Mother of 2009 Super Puma victim: Norway crash raises more questions

The site where a Super Puma helicopter crashed in Norway in April 2016
The site where a Super Puma helicopter crashed in Norway in April 2016

A mother who lost her son in a North Sea helicopter accident eight years ago said similarities with last year’s Norway crash raised serious questions over the safety of the aircraft.

Audrey Wood’s son, Stuart, was 27-years-old when he was killed along with 15 others when the Super Puma AS332L2 crashed off the coast of Aberdeenshire in 2009.

Another 13 people were killed in a unrelated incident off Norway last April, involving a sister model of aircraft, the EC225.

The Norway flight had been returning from the Statoil’s Gullfaks B platform to Bergen on April 29th when the main rotor blades completely detached from the aircraft.

Witnesses described a noise ‘like thunder’ or a car missing a gear as the blades broke away.

The aircraft carriage dropped 2,000ft in the last 10 seconds of its journey.

The main rotor blades were caught on video continuing to spin through the air before landing to the rocky coastline.

Norwegian crash investigators, who have been probing the cause of the 2016 accident, released an interim report yesterday – almost a year on from the fatal crash.

In the report, investigators said there were “clear similarities” between the 2009 crash and last year’s incident, both of which are believed to have involved a fatigue fracture on the main gearbox.

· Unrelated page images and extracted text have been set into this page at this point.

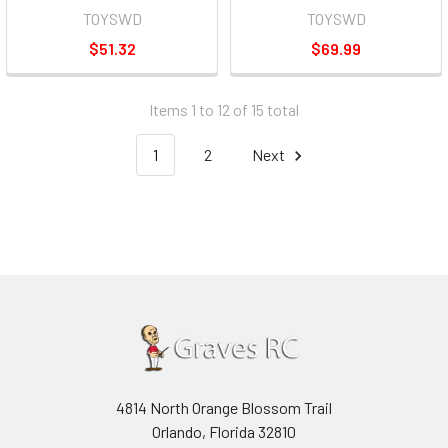
TOYSWD
TOYSWD
$51.32
$69.99
Items 1 to 12 of 15 total
1
2
Next
4814 North Orange Blossom Trail
Orlando, Florida 32810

Mrs Wood said the findings raise serious concerns about the safety of the Airbus-made Super Puma aircraft.

She said: “Of course this raises concerns for us.

“There’s obviously a fault there. If it’s pre-existing in other aircraft that needs to be identified.

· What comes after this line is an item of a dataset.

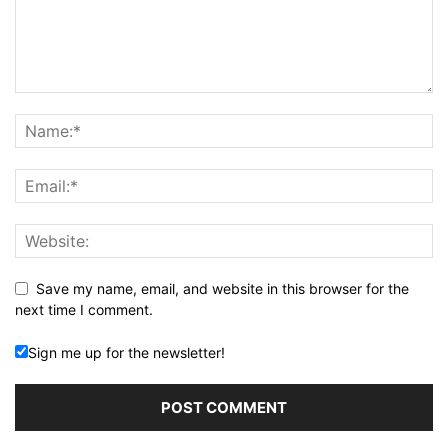
Save my name, email, and website in this browser for the
next time I comment.
Sign me up for the newsletter!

“If it’s a weakening of the metal then a metallurgist need to look at the materials that are being used.”

She added: “Our thoughts are with the family and friends of the Norwegian incident.

“This just brings home all our anger again.”

Statoil ruled out use of Super Puma helicopters “ever again” following last year’s accident off Turøy.

Flight restrictions on EC225s and AS332L2s remain in place in Norway and the UK.

There were 11 passengers and two crew on last year’s flight, which plunged onto rocks on the rugged coastline near Turøy, just west of the village of Solsvik, 15 miles from Bergen’s Flesland airport.

Among the passengers was Iain Stuart, from Laurencekirk, Aberdeenshire.

The latest AIBN report said that the aircraft involved in the 2009 crash, G-REDL,had a “near identical” main rotor gearbox to the EC225 involved in last year’s incident.

Investigators added: “In both accidents, one of the eight second stage planet gears in the epicyclic module fractured as a result of fatigue. However, there was one warning of possible gear fracture in the case of G-REDL, while there was no advance warning in this accident (LN-OJF).

“In the case of G-REDL, the origin of the crack was in a section of the failed gear which was not recovered. The G-REDL report displayed a stress model prediction of crack growth in the missing section of the planet gear.

“The crack propagation path in the retrieved second stage planet gear in this accident (LN-OJF) appears to be very similar to the estimated crack growth in the G-REDL.

“The AIBN will continue the investigation into how and why two similar catastrophic accidents could happen to near identical helicopters only seven years apart. Further assessment of the followup on the G-REDL safety recommendations and the continuing airworthiness of the gearbox after 2009 is a relevant issue.”

Airbus Helicopters chief executive Guillaume Faury said: “In the course of the AIBN investigation, additional elements brought by the 2016 accident showed that there were mechanical similarities between the 2016 accident and an earlier one, in 2009. We were not aware of any related issue at the time of the 2016 accident.

“The information available to us from the 2016 accident has allowed us to take protective measures that we could unfortunately not have put in place in 2009 based on the knowledge and evidence available at the time, and also because significant parts from the 2009 accident were never recovered.”